Minggu, 11 September 2011

MENYOAL KURIKULUM PENDIDIKAN ANTIKORUPSI


Jika melihat pada beban kurikulum yang sudah padat, pendidikan antikorupsi jangan dijadikan satu mata pelajaran khusus, tetapi diiintegrasikan pada mata pelajaran PKn, pendidikan agama, muatan lokal, kegiatan pengembangan diri, ataupun mata pelajaran lain yang relevan.
DALAM upaya memberantas korupsi, pemerintah khususnya Departemen Pendidikan Nasional (Depdiknas) akan memasukkan pendidikan antikorupsi dalam kurikulum pendidikan. Akan tetapi yang masih menjadi perdebatan, apakah pendidikan antikorupsi menjadi mata pelajaran tersendiri atau diintegrasikan pada mata pelajaran yang sudah ada dan relevan.

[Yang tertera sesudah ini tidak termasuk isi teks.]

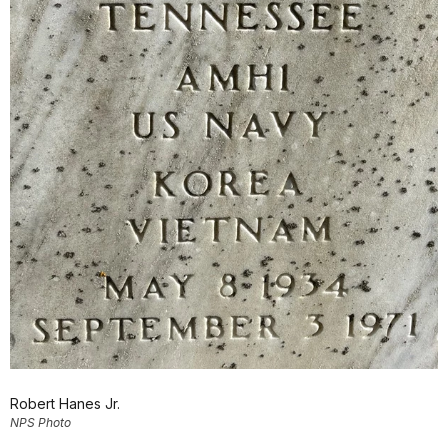
Robert Hanes Jr.
NPS Photo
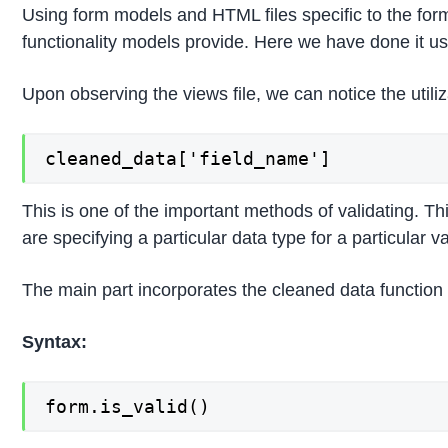
Using form models and HTML files specific to the form
functionality models provide. Here we have done it us
Upon observing the views file, we can notice the util
cleaned_data['field_name']
This is one of the important methods of validating. T
are specifying a particular data type for a particular 
The main part incorporates the cleaned data function w
Syntax:
form.is_valid()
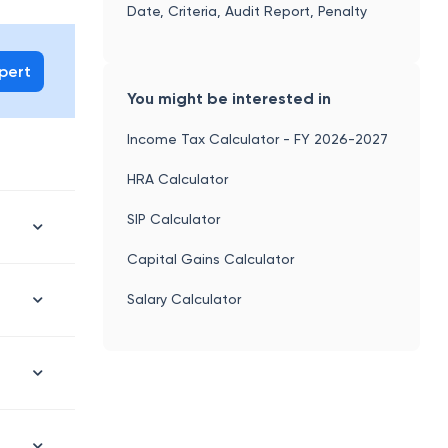
Date, Criteria, Audit Report, Penalty
xpert
You might be interested in
Income Tax Calculator - FY 2026-2027
HRA Calculator
SIP Calculator
Capital Gains Calculator
Salary Calculator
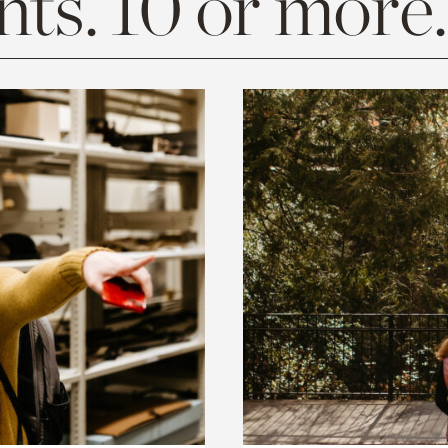
ts. 10 or more.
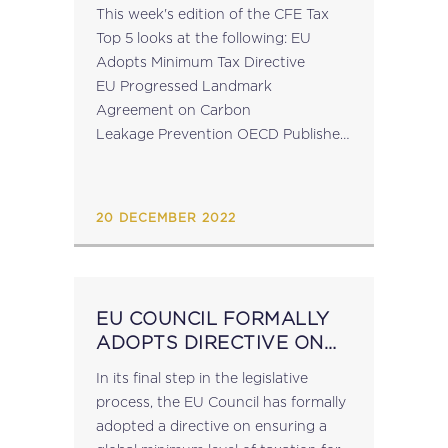
This week's edition of the CFE Tax
Top 5 looks at the following: EU
Adopts Minimum Tax Directive
EU Progressed Landmark
Agreement on Carbon
Leakage Prevention OECD Publishes
2021 Peer Review Reports on the
Exchange of Information on Tax
Rulings OECD CFE Opinion
20 DECEMBER 2022
Statement on Case C-538/20 (W...
EU COUNCIL FORMALLY
ADOPTS DIRECTIVE ON
GLOBAL MINIMUM TAX
In its final step in the legislative
process, the EU Council has formally
adopted a directive on ensuring a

Salah satu amanat Inpres Nomor 5 Tahun 2004 tentang Percepatan Pemberantasan Korupsi adalah penetapan wilayah bebas korupsi. Salah satu wilayah yang dituntut untuk bebas korupsi adalah lembaga pendidikan (sekolah dan perguruan tinggi). Oleh karena itu, Depdiknas akan memasukkan pendidikan antikorupsi dalam kurikulum pendidikan. Tujuannya untuk menanamkan semangat antikorupsi terhadap pelajar dan tenaga kependidikan.

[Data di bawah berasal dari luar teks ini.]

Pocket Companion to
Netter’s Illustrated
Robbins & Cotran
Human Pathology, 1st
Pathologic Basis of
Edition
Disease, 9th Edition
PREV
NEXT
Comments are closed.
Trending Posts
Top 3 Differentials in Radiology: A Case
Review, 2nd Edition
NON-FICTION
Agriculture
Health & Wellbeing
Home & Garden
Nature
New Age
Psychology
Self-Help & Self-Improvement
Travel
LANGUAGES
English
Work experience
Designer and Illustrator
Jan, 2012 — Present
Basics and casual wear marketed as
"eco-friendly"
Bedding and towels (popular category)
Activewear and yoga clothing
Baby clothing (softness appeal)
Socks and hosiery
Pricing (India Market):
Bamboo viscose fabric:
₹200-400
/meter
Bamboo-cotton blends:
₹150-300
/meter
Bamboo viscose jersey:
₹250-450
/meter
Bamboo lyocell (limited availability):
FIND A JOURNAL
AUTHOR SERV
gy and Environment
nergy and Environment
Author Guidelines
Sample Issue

Jika kita berbicara tentang esensi sikap dan perilaku antikorupsi, sebenarnya beberapa lalu Depdiknas telah meluncurkan program peningkatan keimanan dan ketakwaan (imtak) dan pendidikan budi pekerti ke sekolah dengan mengintegrasikannya pada mata pelajaran PKn, pendidikan agama, bahasa Indonesia, dan mata pelajaran lain yang relevan. Di samping itu, hal tersebut bukan hanya dilakukan pada kegiatan belajar mengajar (KBM), tetapi dilakukan melalui kegiatan ekstrakurikuler, penciptaan lingkungan sekolah yang kondusif, dan kerja sama dengan orang tua siswa/masyarakat.

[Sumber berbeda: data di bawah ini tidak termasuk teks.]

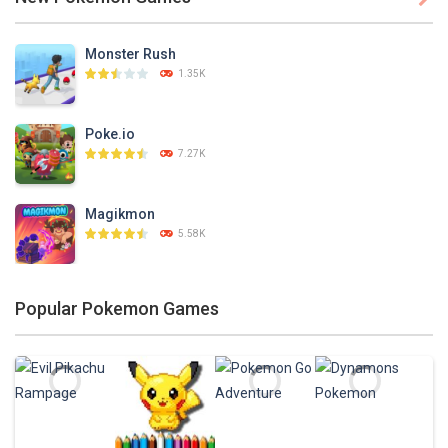
PLAY
NOW!
Monster Rush
1.35K
Poke.io
7.27K
Magikmon
5.58K
Dexomon
Popular Pokemon Games
8.88K
Battle Pet
2.53K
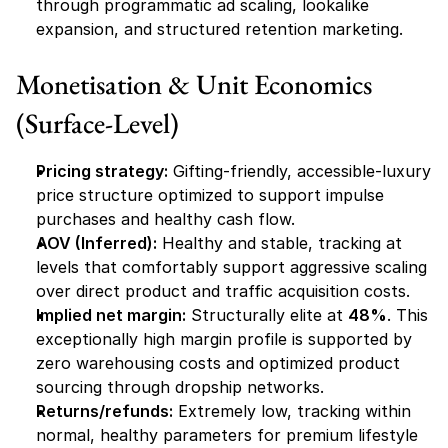
through programmatic ad scaling, lookalike 
expansion, and structured retention marketing.
Monetisation & Unit Economics 
(Surface-Level)
Pricing strategy:
 Gifting-friendly, accessible-luxury 
price structure optimized to support impulse 
purchases and healthy cash flow.
AOV (Inferred):
 Healthy and stable, tracking at 
levels that comfortably support aggressive scaling 
over direct product and traffic acquisition costs.
Implied net margin:
 Structurally elite at 
48%
. This 
exceptionally high margin profile is supported by 
zero warehousing costs and optimized product 
sourcing through dropship networks.
Returns/refunds:
 Extremely low, tracking within 
normal, healthy parameters for premium lifestyle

Rencana Depdiknas meluncurkan kurikulum pendidikan antikorupsi dalam konteks ini dapat dibaca bahwa program penanaman imtak dan pendidikan budi pekerti di sekolah belum berhasil karena masih maraknya korupsi. Korupsi di samping melanggar norma hukum, melanggar norma agama, juga termasuk perilaku tercela.
Mengenai penanaman sikap antikorupsi kepada siswa, jika kita perhatikan, pada standar kompetensi (SK) dan kompetensi dasar (KD) mata pelajaran pendidikan kewarganegaraan jenjang SD, SMP, dan SMA sebenarnya baik secara implisit maupun secara eksplisit dibahas atau dicantumkan mengenai penanaman sikap antikorupsi. Sekarang tinggal bagaimana guru dapat menjabarkan SK dan KD antikorupsi tersebut dalam kegiatan pembelajaran sehingga mencapai tujuan yang diharapkan.
Kurikulum tersembunyi
Saat ini para pakar pendidikan masih belum sependapat apakah pendidikan antikorupsi dijadikan mata pelajaran khusus atau diintegrasikan pada mata pelajaran yang sudah ada. Penulis berpendapat bahwa, jika melihat kepada beban kurikulum yang sudah padat, pendidikan antikorupsi jangan dijadikan satu mata pelajaran khusus, tetapi diiintegrasikan pada mata pelajaran PKn, pendidikan agama, muatan lokal, kegiatan pengembangan diri, maupun mata pelajaran lain yang relevan. Dengan kata lain, pendidikan antikorupsi dimasukkan ke dalam kurikulum tersembunyi (hidden curriculum).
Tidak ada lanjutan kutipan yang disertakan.